> **EXERCISE BRIEF**:
Up to and including the line with "Arweinydd y Cyngor ac Aelod o'r", please reproduce the lines below exactly, beginning with the first.

> **DATA**:
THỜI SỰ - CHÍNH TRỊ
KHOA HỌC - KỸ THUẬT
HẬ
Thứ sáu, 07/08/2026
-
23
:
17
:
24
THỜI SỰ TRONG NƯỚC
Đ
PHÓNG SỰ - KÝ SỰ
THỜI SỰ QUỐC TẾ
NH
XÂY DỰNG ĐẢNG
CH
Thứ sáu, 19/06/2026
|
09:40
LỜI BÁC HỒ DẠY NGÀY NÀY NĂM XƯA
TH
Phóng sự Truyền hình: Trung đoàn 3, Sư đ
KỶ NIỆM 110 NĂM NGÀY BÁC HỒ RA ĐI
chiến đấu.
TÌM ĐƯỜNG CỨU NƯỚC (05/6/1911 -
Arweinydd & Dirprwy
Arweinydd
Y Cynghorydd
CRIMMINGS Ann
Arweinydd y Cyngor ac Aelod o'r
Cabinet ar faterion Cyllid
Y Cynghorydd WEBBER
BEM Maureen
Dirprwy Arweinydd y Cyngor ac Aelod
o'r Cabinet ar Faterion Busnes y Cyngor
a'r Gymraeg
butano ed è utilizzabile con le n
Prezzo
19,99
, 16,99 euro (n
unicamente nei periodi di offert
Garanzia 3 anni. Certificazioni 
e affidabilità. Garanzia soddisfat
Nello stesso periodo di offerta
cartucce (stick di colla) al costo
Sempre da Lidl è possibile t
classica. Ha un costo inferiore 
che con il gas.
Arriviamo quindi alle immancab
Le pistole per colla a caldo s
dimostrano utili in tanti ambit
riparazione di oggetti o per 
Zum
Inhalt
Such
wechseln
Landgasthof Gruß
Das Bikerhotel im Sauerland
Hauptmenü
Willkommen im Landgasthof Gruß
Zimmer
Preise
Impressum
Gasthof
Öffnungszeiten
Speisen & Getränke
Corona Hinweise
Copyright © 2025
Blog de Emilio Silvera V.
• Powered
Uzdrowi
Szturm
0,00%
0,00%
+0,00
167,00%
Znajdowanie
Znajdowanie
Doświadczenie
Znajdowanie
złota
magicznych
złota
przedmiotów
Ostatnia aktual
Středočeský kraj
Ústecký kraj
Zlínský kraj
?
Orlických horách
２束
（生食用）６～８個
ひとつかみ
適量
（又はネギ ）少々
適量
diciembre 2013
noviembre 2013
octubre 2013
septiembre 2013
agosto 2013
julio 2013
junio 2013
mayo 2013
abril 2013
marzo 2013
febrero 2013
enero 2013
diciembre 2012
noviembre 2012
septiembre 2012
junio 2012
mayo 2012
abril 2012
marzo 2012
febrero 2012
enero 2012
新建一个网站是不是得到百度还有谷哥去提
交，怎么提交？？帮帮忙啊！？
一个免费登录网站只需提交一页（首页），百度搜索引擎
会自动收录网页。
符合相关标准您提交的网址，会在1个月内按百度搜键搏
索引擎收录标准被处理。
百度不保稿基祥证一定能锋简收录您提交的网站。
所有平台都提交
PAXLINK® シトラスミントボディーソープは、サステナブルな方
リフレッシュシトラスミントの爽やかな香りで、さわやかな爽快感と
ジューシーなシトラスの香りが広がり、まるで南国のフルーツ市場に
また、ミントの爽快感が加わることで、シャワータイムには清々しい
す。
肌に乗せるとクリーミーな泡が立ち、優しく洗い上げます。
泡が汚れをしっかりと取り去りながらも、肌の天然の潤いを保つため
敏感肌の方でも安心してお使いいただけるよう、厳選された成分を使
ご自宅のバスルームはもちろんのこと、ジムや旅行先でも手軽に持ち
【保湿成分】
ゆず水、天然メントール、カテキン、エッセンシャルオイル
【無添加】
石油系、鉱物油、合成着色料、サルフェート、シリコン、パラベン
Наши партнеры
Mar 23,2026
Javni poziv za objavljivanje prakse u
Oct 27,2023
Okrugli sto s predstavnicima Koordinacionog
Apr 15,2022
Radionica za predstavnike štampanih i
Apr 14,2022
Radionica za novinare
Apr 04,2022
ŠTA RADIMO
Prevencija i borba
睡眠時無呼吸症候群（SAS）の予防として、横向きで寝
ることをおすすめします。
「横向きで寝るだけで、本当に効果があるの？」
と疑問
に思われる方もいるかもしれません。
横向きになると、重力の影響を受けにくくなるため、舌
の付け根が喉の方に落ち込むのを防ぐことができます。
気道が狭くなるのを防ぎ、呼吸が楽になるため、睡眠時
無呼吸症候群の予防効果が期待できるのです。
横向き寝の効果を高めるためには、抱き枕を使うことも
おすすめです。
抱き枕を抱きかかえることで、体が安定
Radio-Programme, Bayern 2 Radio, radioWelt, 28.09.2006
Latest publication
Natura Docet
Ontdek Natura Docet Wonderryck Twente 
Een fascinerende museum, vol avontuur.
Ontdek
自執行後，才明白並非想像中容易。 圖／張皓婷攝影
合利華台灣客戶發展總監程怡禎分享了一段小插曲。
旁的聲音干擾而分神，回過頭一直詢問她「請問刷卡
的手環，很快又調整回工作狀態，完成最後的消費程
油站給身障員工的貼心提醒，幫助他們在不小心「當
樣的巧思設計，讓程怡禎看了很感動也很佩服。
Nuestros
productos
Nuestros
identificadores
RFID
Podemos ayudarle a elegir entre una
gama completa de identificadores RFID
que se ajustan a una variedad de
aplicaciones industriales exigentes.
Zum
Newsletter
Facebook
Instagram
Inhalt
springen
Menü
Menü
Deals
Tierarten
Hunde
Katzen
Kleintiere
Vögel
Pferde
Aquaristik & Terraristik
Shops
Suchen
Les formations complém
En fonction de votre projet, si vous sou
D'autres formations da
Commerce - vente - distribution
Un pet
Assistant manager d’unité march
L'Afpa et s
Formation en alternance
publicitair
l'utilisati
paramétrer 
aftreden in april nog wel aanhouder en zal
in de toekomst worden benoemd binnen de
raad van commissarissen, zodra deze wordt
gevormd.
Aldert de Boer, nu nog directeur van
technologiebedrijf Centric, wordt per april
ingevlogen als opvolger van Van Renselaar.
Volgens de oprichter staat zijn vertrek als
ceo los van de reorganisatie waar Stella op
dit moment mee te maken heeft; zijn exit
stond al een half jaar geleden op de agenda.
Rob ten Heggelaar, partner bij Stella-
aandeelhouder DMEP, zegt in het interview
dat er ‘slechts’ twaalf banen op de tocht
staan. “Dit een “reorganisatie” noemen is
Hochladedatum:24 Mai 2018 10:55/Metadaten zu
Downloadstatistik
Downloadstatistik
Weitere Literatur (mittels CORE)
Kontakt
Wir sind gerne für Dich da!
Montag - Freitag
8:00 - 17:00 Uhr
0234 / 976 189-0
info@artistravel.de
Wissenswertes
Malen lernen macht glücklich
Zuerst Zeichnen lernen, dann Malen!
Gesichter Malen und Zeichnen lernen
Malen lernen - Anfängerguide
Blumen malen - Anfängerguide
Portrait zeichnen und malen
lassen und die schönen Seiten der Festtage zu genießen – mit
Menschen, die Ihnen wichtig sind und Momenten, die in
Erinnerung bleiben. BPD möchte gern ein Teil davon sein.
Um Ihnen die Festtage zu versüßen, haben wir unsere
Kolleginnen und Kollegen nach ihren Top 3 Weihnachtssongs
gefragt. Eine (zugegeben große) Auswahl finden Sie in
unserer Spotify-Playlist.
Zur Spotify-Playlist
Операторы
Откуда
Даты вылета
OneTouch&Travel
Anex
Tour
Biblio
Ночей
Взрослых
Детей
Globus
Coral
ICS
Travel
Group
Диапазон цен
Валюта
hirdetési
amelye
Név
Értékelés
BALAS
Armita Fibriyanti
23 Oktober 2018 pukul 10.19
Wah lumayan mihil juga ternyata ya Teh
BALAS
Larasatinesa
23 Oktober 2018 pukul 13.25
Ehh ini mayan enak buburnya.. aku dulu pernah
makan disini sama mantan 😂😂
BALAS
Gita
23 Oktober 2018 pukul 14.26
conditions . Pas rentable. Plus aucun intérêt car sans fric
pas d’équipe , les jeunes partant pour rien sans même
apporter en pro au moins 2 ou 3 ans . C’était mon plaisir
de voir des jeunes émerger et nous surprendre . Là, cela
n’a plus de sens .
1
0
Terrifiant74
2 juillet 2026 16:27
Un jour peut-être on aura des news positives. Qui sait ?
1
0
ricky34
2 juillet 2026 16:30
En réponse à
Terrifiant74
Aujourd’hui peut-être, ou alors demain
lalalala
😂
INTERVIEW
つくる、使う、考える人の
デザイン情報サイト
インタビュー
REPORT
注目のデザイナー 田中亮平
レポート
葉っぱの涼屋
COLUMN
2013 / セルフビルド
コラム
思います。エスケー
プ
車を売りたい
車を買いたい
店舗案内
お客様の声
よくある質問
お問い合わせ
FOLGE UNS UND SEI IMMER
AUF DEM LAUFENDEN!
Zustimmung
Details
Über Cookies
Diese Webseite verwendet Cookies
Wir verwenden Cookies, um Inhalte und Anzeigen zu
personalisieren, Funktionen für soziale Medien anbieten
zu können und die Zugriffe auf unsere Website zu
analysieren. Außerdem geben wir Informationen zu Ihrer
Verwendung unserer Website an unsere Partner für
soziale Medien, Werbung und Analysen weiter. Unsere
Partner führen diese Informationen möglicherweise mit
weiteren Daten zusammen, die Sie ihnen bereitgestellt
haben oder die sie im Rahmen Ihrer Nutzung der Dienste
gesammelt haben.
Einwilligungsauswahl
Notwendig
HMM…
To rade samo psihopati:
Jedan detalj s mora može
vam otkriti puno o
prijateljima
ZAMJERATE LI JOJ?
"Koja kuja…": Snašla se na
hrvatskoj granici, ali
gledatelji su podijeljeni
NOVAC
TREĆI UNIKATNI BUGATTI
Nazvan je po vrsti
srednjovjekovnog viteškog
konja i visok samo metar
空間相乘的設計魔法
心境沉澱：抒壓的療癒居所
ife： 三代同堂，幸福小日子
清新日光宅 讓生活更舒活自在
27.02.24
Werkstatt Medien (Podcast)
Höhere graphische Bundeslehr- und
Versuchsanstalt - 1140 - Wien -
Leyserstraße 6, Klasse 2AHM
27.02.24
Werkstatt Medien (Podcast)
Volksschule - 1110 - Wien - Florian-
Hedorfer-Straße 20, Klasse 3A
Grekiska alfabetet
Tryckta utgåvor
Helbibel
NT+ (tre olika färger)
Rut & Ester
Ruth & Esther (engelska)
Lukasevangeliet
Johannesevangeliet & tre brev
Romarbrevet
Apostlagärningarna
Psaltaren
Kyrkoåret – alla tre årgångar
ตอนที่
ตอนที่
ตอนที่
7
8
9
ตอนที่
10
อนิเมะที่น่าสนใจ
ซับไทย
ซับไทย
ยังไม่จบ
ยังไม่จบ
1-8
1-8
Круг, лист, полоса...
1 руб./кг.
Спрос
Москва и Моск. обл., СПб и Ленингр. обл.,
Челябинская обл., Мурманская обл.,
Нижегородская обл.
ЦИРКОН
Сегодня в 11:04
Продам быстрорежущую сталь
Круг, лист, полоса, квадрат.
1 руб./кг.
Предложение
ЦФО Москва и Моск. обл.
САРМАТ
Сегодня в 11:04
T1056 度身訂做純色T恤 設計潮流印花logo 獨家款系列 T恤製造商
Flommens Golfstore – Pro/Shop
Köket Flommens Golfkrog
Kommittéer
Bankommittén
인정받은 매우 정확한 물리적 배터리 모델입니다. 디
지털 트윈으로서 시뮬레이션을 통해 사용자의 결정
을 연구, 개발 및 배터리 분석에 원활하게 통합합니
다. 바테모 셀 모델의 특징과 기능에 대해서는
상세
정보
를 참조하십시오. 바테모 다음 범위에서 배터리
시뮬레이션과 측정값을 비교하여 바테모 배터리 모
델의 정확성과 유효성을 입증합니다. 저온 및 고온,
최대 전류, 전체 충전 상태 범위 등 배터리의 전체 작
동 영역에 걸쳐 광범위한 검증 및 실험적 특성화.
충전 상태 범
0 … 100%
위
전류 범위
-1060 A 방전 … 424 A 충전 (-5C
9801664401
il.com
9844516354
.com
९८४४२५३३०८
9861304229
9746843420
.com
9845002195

> **TASK OUTPUT**:
THỜI SỰ - CHÍNH TRỊ
KHOA HỌC - KỸ THUẬT
HẬ
Thứ sáu, 07/08/2026
-
23
:
17
:
24
THỜI SỰ TRONG NƯỚC
Đ
PHÓNG SỰ - KÝ SỰ
THỜI SỰ QUỐC TẾ
NH
XÂY DỰNG ĐẢNG
CH
Thứ sáu, 19/06/2026
|
09:40
LỜI BÁC HỒ DẠY NGÀY NÀY NĂM XƯA
TH
Phóng sự Truyền hình: Trung đoàn 3, Sư đ
KỶ NIỆM 110 NĂM NGÀY BÁC HỒ RA ĐI
chiến đấu.
TÌM ĐƯỜNG CỨU NƯỚC (05/6/1911 -
Arweinydd & Dirprwy
Arweinydd
Y Cynghorydd
CRIMMINGS Ann
Arweinydd y Cyngor ac Aelod o'r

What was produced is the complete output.